__PROBLEM DETAILS__. Only the lines from the line containing "запрещены к использованию." to the end of the entries, both included, belong in your answer, and each must match exactly.
--- START ---
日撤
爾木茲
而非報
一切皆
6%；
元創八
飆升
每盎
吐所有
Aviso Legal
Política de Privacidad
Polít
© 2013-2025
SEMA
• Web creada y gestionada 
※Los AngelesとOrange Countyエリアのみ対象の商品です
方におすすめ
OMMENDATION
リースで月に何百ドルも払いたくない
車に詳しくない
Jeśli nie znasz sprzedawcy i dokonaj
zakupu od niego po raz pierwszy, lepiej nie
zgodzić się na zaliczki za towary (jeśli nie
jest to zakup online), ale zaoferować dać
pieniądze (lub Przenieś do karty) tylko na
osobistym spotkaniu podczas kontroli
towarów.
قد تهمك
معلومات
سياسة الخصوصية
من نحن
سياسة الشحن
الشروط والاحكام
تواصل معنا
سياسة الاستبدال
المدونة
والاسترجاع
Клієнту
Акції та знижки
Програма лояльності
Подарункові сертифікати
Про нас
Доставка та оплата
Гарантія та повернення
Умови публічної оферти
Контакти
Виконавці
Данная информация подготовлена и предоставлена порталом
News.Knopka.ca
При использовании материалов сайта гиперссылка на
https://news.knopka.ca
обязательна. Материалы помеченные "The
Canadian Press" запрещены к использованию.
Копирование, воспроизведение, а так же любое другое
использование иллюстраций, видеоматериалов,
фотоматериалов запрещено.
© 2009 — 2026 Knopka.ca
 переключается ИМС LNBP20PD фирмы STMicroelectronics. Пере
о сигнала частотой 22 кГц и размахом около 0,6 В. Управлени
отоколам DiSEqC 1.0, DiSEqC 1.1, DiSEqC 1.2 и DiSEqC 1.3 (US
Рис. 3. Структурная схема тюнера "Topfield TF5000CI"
--- END ---
__ANSWER TO THIS PROBLEM__.
Canadian Press" запрещены к использованию.
Копирование, воспроизведение, а так же любое другое
использование иллюстраций, видеоматериалов,
фотоматериалов запрещено.
© 2009 — 2026 Knopka.ca
 переключается ИМС LNBP20PD фирмы STMicroelectronics. Пере
о сигнала частотой 22 кГц и размахом около 0,6 В. Управлени
отоколам DiSEqC 1.0, DiSEqC 1.1, DiSEqC 1.2 и DiSEqC 1.3 (US
Рис. 3. Структурная схема тюнера "Topfield TF5000CI"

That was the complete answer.